Victoria's Chief Health Officer, Dr John Carnie, said stopping mass gatherings would be an option in an outbreak.

"At the moment, the new virus is not in the country. But those would be measures that would be considered if we start to have local transmission," he said.

"Obviously, these are very disruptive measures and none would be taken lightly."

Mexico - the epicentre of the outbreak, with possibly 150 deaths and 2400 infections - has shut down bars, cafes, gyms, cinemas, Aztec ruins and football games. President Felipe Calderon urged Mexicans to stay at home during a five-day holiday, starting today.
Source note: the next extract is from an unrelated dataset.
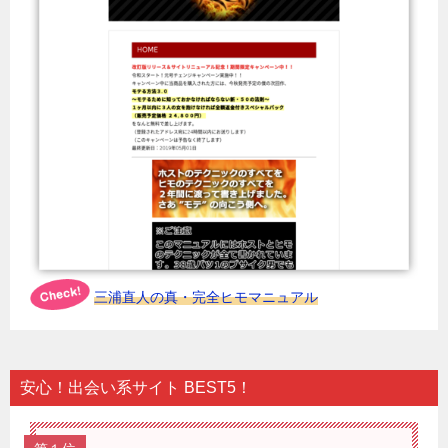
三浦直人の真・完全ヒモマニュアル
安心！出会い系サイト BEST5！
"Stay at home with your family, because there is no place as safe for protecting yourself against swine flu as your own home," he said.

The World Health Organisation raised its pandemic alert to the second-highest level of five, warning that a global pandemic was imminent.
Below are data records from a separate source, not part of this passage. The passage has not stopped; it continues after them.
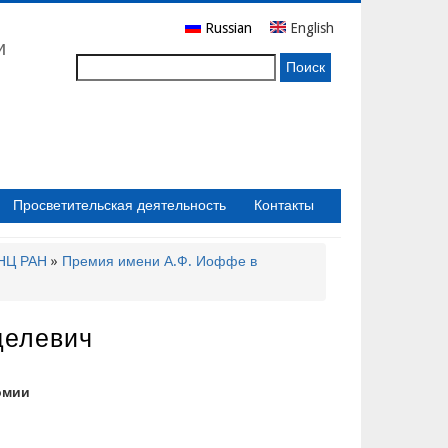
Russian
English
и
Поиск
Просветительская деятельность
Контакты
бНЦ РАН
Премия имени А.Ф. Иоффе в
делевич
омии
Thermal cameras were switched on at eight of Australia's international airports.

Passengers detected with high temperatures will be referred to clinical staff and may have to provide nose and throat swabs.

Health Minister Nicola Roxon said the scanners would delay, but not prevent, swine flu from entering the country.

"It won't mean that we will necessarily be able to identify every person who's at risk of swine flu," she said.

"There is an incubation period. Some people who may be carrying the disease may not have a raised temperature at the time that they go through the scanner."

As pandemic fears took hold:

A TODDLER from Texas became the first person to die from the virus outside Mexico.

THE number of confirmed cases rose to 91 in the US, followed by Canada (13), Spain (10), Britain (5), Germany (3), New Zealand (3), Israel (2) and one in each of Austria, Costa Rica and Peru.

MEXICO cut the number of likely deaths to 84, but said the toll was sure to rise and warned the outbreak could cost the country more than $100 billion.

SPAIN reported the first case of an infected person who had not visited Mexico.

Prime Minister Kevin Rudd urged Australians to regularly wash their hands.

Mr Rudd said thermal scanning at airports around Australia was one practical measure to stop the virus spreading.

Requiring passengers to fill out mandatory health declarations at border entry points was another. And a third, he said, was "for all Australians to engage in the simple practice of washing their hands with soap on a regular basis."

Australia has entered the fourth phase of the Australian Action Plan for Pandemic Influenza. Health authorities are ready to go to the next level.

Dr Carnie said the most minimal measure would be to isolate infected people, give them medication, and trace all their contacts.